══ SOURCE RECORDS ══

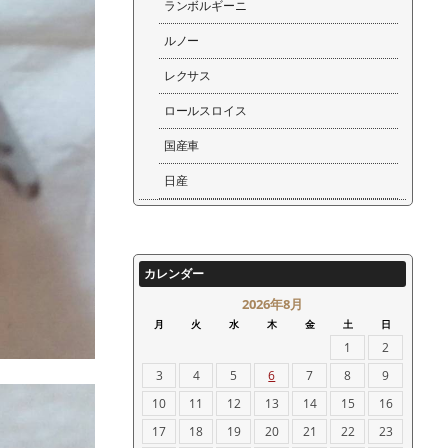
ランボルギーニ
ルノー
レクサス
ロールスロイス
国産車
日産
カレンダー
2026年8月
月
火
水
木
金
土
日
1
2
3
4
5
6
7
8
9
10
11
12
13
14
15
16
17
18
19
20
21
22
23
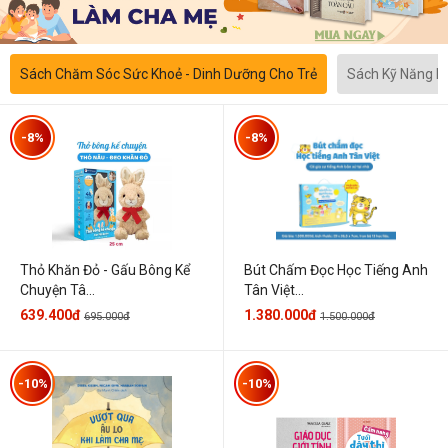
Sách Chăm Sóc Sức Khoẻ - Dinh Dưỡng Cho Trẻ
Sách Kỹ Năng 
-8%
-8%
Thỏ Khăn Đỏ - Gấu Bông Kể
Bút Chấm Đọc Học Tiếng Anh
Chuyện Tâ...
Tân Việt...
639.400đ
1.380.000đ
695.000đ
1.500.000đ
-10%
-10%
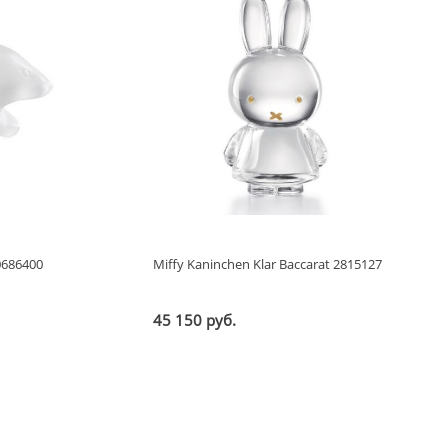
0686400
Miffy Kaninchen Klar Baccarat 2815127
45 150 руб.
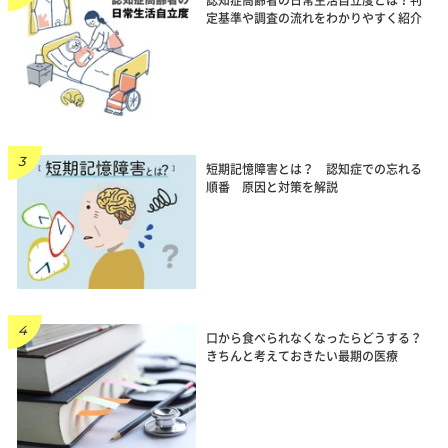
認知症高齢者の日常生活自立度とは？判
定基準や調査の流れをわかりやすく紹介
短期記憶障害とは？ 認知症での忘れる
順番 原因と対策を解説
口から食べられなくなったらどうする？
きちんと考えておきたい最期の医療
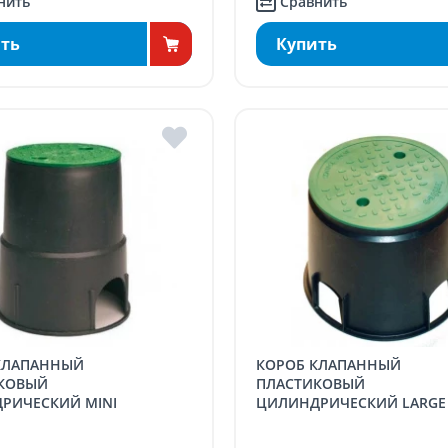
нить
Сравнить
ть
Купить
КОРОБ КЛАПАННЫЙ
КОВЫЙ
ПЛАСТИКОВЫЙ
РИЧЕСКИЙ MINI
ЦИЛИНДРИЧЕСКИЙ LARGE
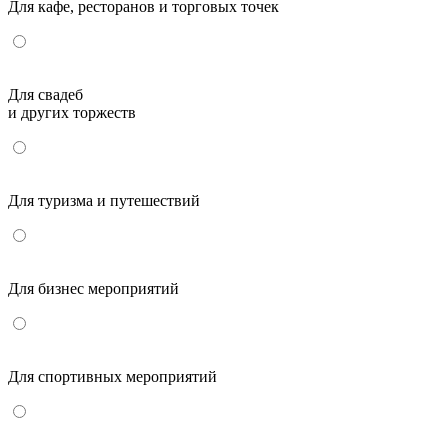
Для кафе, ресторанов и торговых точек
Для свадеб
и других торжеств
Для туризма и путешествий
Для бизнес мероприятий
Для спортивных мероприятий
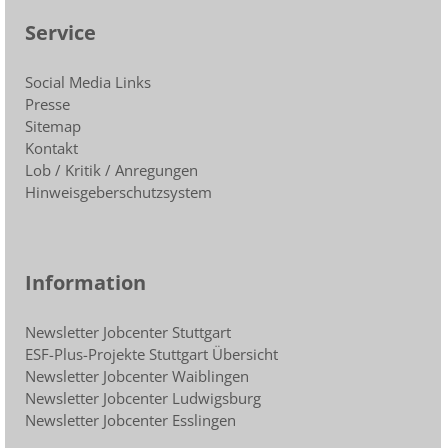
Service
Social Media Links
Presse
Sitemap
Kontakt
Lob / Kritik / Anregungen
Hinweisgeberschutzsystem
Information
Newsletter Jobcenter Stuttgart
ESF-Plus-Projekte Stuttgart Übersicht
Newsletter Jobcenter Waiblingen
Newsletter Jobcenter Ludwigsburg
Newsletter Jobcenter Esslingen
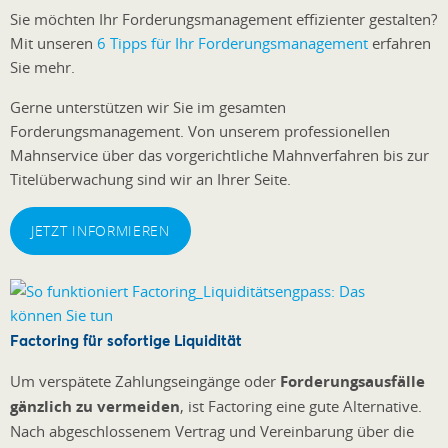
Sie möchten Ihr Forderungsmanagement effizienter gestalten?
Mit unseren
6 Tipps für Ihr Forderungsmanagement
erfahren
Sie mehr.
Gerne unterstützen wir Sie im gesamten
Forderungsmanagement. Von unserem professionellen
Mahnservice über das vorgerichtliche Mahnverfahren bis zur
Titelüberwachung sind wir an Ihrer Seite.
JETZT INFORMIEREN
Factoring für sofortige Liquidität
Um verspätete Zahlungseingänge oder
Forderungsausfälle
gänzlich zu vermeiden
, ist Factoring eine gute Alternative.
Nach abgeschlossenem Vertrag und Vereinbarung über die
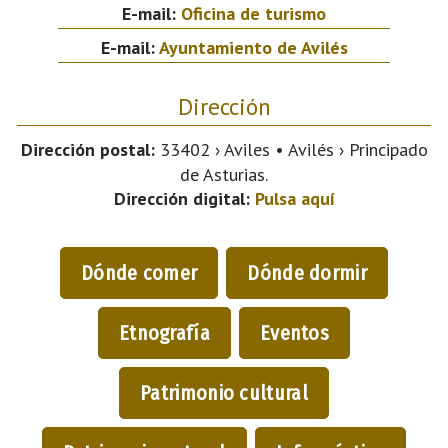
E-mail:
Oficina de turismo
E-mail:
Ayuntamiento de Avilés
Dirección
Dirección postal:
33402 › Aviles • Avilés › Principado
de Asturias.
Dirección digital:
Pulsa aquí
Dónde comer
Dónde dormir
Etnografía
Eventos
Patrimonio cultural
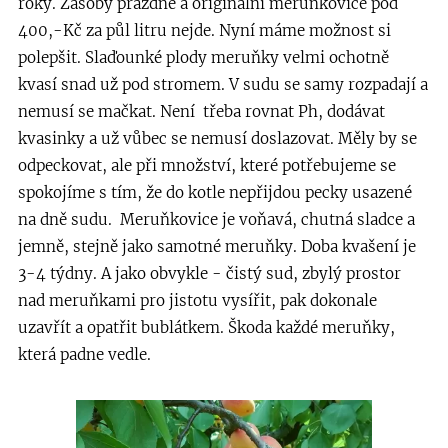
roky. Zásoby prázdné a originální meruňkovice pod
400,-Kč za půl litru nejde. Nyní máme možnost si
polepšit. Slaďounké plody meruňky velmi ochotně
kvasí snad už pod stromem. V sudu se samy rozpadají a
nemusí se mačkat. Není třeba rovnat Ph, dodávat
kvasinky a už vůbec se nemusí doslazovat. Měly by se
odpeckovat, ale při množství, které potřebujeme se
spokojíme s tím, že do kotle nepřijdou pecky usazené
na dně sudu. Meruňkovice je voňavá, chutná sladce a
jemně, stejně jako samotné meruňky. Doba kvašení je
3-4 týdny. A jako obvykle - čistý sud, zbylý prostor
nad meruňkami pro jistotu vysířit, pak dokonale
uzavřít a opatřit bublátkem. Škoda každé meruňky,
která padne vedle.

═══

**TASK REQUIREMENTS**
Retype the entries word for word. Omit any images.

**RESPONSE AREA**
ランボルギーニ
ルノー
レクサス
ロールスロイス
国産車
日産
カレンダー
2026年8月
月
火
水
木
金
土
日
1
2
3
4
5
6
7
8
9
10
11
12
13
14
15
16
17
18
19
20
21
22
23
Sách Chăm Sóc Sức Khoẻ - Dinh Dưỡng Cho Trẻ
Sách Kỹ Năng 
-8%
-8%
Thỏ Khăn Đỏ - Gấu Bông Kể
Bút Chấm Đọc Học Tiếng Anh
Chuyện Tâ...
Tân Việt...
639.400đ
1.380.000đ
695.000đ
1.500.000đ
-10%
-10%
0686400
Miffy Kaninchen Klar Baccarat 2815127
45 150 руб.
認知症高齢者の日常生活自立度とは？判
定基準や調査の流れをわかりやすく紹介
短期記憶障害とは？ 認知症での忘れる
順番 原因と対策を解説
口から食べられなくなったらどうする？
きちんと考えておきたい最期の医療
нить
Сравнить
ть
Купить
КОРОБ КЛАПАННЫЙ
КОВЫЙ
ПЛАСТИКОВЫЙ
РИЧЕСКИЙ MINI
ЦИЛИНДРИЧЕСКИЙ LARGE
Для кафе, ресторанов и торговых точек
Для свадеб
и других торжеств
Для туризма и путешествий
Для бизнес мероприятий
Для спортивных мероприятий
Service
Social Media Links
Presse
Sitemap
Kontakt
Lob / Kritik / Anregungen
Hinweisgeberschutzsystem
Information
Newsletter Jobcenter Stuttgart
ESF-Plus-Projekte Stuttgart Übersicht
Newsletter Jobcenter Waiblingen
Newsletter Jobcenter Ludwigsburg
Newsletter Jobcenter Esslingen
Sie möchten Ihr Forderungsmanagement effizienter gestalten?
Mit unseren
6 Tipps für Ihr Forderungsmanagement
erfahren
Sie mehr.
Gerne unterstützen wir Sie im gesamten
Forderungsmanagement. Von unserem professionellen
Mahnservice über das vorgerichtliche Mahnverfahren bis zur
Titelüberwachung sind wir an Ihrer Seite.
JETZT INFORMIEREN
Factoring für sofortige Liquidität
Um verspätete Zahlungseingänge oder
Forderungsausfälle
gänzlich zu vermeiden
, ist Factoring eine gute Alternative.
Nach abgeschlossenem Vertrag und Vereinbarung über die
E-mail:
Oficina de turismo
E-mail:
Ayuntamiento de Avilés
Dirección
Dirección postal:
33402 › Aviles • Avilés › Principado
de Asturias.
Dirección digital:
Pulsa aquí
Dónde comer
Dónde dormir
Etnografía
Eventos
Patrimonio cultural
roky. Zásoby prázdné a originální meruňkovice pod
400,-Kč za půl litru nejde. Nyní máme možnost si
polepšit. Slaďounké plody meruňky velmi ochotně
kvasí snad už pod stromem. V sudu se samy rozpadají a
nemusí se mačkat. Není třeba rovnat Ph, dodávat
kvasinky a už vůbec se nemusí doslazovat. Měly by se
odpeckovat, ale při množství, které potřebujeme se
spokojíme s tím, že do kotle nepřijdou pecky usazené
na dně sudu. Meruňkovice je voňavá, chutná sladce a
jemně, stejně jako samotné meruňky. Doba kvašení je
3-4 týdny. A jako obvykle - čistý sud, zbylý prostor
nad meruňkami pro jistotu vysířit, pak dokonale
uzavřít a opatřit bublátkem. Škoda každé meruňky,
která padne vedle.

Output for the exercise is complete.